My question is based on curiosity and not whether there is another approach to the problem or not. It is a strange/interesting question, so please read it with an open mind.
Let's assume there is a game loop that is being called every frame. The game loop in turn calls several functions through a myriad of if statements. For example, if the user has GUI to false then don't refresh the GUI otherwise call RefreshGui(). There are many other if statements in the loop and they call their respective functions if they are true. Some are if/if-else.../else which are more costly in the worst case. Even the functions that are called, if the if statement is true, have logic. If user wants raypicking on all objects call FunctionA(), if user wants raypicking on lights, call FunctionB(), ... , else call all functions. Hopefully you get the idea.
My point is, that is a lot of redundant if statements. So I decided to use function pointers instead. Now my assumption is that a function pointer is always going to be faster than an if statement. It is a replacement for if/else. So if the user wants to switch between two different camera modes, he/she presses the C key to toggle between them. The callback function for the keyboard changes the function pointer to the correct UpdateCamera function (in this case, the function pointer can point to either UpdateCameraFps() or UpdateCameraArcBall() )... you get the gist of it.
Now to the question itself. What if I have several update functions all with the same signature (let's say void (*Update)(float time) ), so that a function pointer can potentially point to any one of them. Then, I have a vector which is used to store the pointers. Then in my main update loop, I go through the vector and call each update function. I can remove/add and even change the order of the updates, without changing the underlying code. In the best case, I might only be calling one update function or in the worst case all of them, all with a very clean while loop and no nasty (potentially nested) if statements. I have implemented this part and it works great. I am aware, that, with each iteration of the while loop responsible for iterating through the vector, I am checking whether the itrBegin == itrEnd. More specifically while (itrBegin != itrEnd). Is there any way to avoid the call to the if statements? Can I use branch prediction to my advantage (or am I taking advantage of it already without knowing)?
Again, please take the question as-is, i.e. I am not looking for a different approach (although you are more than welcome to give one).
EDIT: A few replies state that this is an unneeded premature optimization and I should not be focusing on it and that the if-statement(s) cost is minuscule compared to the work done in all the separate update functions. Very true, and I completely agree, but that was not the point of the question and I apologize if I did not make the question clearer. I did learn quite a few new things with all the replies though!

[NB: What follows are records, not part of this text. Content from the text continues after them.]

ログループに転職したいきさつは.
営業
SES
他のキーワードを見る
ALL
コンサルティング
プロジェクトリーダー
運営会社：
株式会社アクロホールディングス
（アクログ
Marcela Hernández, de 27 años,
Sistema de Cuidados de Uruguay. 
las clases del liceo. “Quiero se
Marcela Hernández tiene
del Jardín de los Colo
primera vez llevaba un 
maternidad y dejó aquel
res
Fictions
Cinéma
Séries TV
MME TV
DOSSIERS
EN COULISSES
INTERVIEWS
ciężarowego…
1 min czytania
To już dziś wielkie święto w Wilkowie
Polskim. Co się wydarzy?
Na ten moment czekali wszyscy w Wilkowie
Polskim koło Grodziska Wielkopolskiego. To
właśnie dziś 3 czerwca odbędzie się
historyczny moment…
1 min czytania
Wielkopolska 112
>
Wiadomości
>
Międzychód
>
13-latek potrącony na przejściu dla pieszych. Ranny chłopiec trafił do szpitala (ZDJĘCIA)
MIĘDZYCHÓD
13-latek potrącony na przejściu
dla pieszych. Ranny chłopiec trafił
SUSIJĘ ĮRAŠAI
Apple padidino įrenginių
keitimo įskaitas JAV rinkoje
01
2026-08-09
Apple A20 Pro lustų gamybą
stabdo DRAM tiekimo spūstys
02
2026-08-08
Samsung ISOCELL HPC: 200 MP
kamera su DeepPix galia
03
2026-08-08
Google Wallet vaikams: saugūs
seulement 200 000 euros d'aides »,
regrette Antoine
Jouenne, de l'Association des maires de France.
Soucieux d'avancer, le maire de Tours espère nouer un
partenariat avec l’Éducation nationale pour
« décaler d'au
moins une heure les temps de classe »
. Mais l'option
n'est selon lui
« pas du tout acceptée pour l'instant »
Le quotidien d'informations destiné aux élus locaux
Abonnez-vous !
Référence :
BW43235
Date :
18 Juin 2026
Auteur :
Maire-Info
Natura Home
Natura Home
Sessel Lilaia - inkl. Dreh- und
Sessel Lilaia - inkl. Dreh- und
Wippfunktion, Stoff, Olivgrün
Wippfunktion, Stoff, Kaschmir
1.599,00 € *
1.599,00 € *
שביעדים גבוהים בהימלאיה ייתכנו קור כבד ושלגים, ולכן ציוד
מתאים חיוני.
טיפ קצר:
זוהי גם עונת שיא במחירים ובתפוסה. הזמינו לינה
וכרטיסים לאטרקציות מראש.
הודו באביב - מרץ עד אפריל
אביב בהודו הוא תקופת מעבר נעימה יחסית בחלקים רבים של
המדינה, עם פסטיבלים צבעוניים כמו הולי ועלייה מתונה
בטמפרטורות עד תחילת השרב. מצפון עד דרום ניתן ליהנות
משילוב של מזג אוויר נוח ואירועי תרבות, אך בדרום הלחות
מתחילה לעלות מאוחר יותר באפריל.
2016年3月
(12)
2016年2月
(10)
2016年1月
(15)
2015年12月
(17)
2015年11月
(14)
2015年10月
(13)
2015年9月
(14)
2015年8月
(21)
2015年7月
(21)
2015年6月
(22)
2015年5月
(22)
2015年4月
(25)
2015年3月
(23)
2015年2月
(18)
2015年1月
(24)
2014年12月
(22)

there is a game loop that is being called every frame
That's a backwards way of describing it. A game loop doesn't run during a frame, a frame is handled in the body of the game loop.
my assumption is that a function pointer is always going to be faster than an if statement
Have you tested that? It's not likely to be true, especially if you're changing the pointer frequently (which really messes with the CPU's branch prediction).

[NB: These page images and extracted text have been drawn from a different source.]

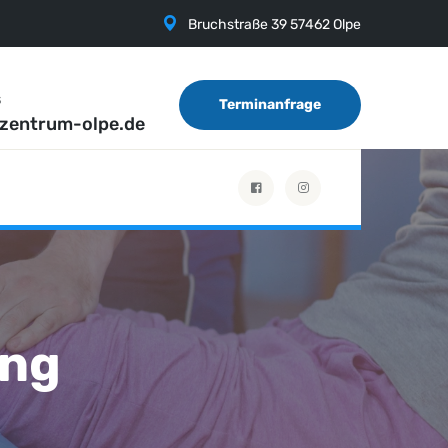
Bruchstraße 39 57462 Olpe
s
Terminanfrage
ezentrum-olpe.de
ung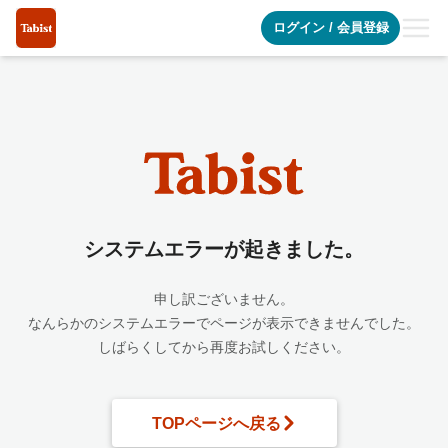
システムエラーが起きました
ログイン
/
会員登録
システムエラーが起きました。
申し訳ございません。
なんらかのシステムエラーでページが表示できませんでした。
しばらくしてから再度お試しください。
TOPページへ戻る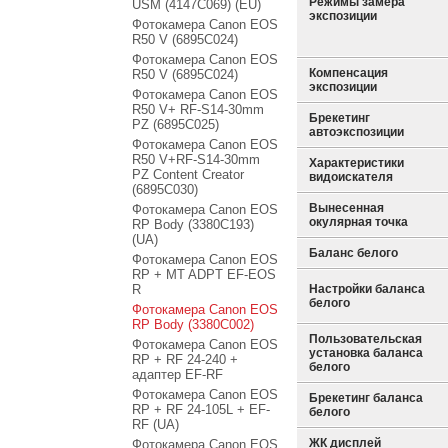
Режимы замера
USM (4147C069) (EU)
экспозиции
Фотокамера Canon EOS
R50 V (6895C024)
Фотокамера Canon EOS
Компенсация
R50 V (6895C024)
экспозиции
Фотокамера Canon EOS
R50 V+ RF-S14-30mm
Брекетинг
PZ (6895C025)
автоэкспозиции
Фотокамера Canon EOS
R50 V+RF-S14-30mm
Характеристики
PZ Content Creator
видоискателя
(6895C030)
Вынесенная
Фотокамера Canon EOS
окулярная точка
RP Body (3380C193)
(UA)
Баланс белого
Фотокамера Canon EOS
RP + MT ADPT EF-EOS
R
Настройки баланса
белого
Фотокамера Canon EOS
RP Body (3380C002)
Пользовательская
Фотокамера Canon EOS
установка баланса
RP + RF 24-240 +
белого
адаптер EF-RF
Фотокамера Canon EOS
Брекетинг баланса
RP + RF 24-105L + EF-
белого
RF (UA)
ЖК дисплей
Фотокамера Canon EOS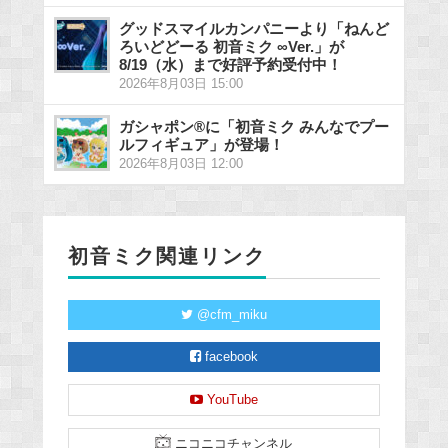
グッドスマイルカンパニーより「ねんど
ろいどどーる 初音ミク ∞Ver.」が
8/19（水）まで好評予約受付中！
2026年8月03日 15:00
ガシャポン®に「初音ミク みんなでプー
ルフィギュア」が登場！
2026年8月03日 12:00
初音ミク関連リンク
@cfm_miku
facebook
YouTube
ニコニコチャンネル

Can I use branch prediction to my advantage (or am I taking advantage of it already without knowing)?
This is just wishful thinking. By having one indirect call inside your loop calling a bunch of different functions you are definitely working against the CPU branch prediction logic.
More specifically while (itrBegin != itrEnd). Is there any way to avoid the call to the if statements?
One thing you could do in order to avoid conditionals as you iterate the chain of functions is to use a linked list. Then each function can call the next one unconditionally, and you simply install your termination logic as the last function in the chain (longjmp or something). Or you could hopefully just never terminate, include glSwapBuffers (or the equivalent for your graphics API) in the list and just link it back to the beginning.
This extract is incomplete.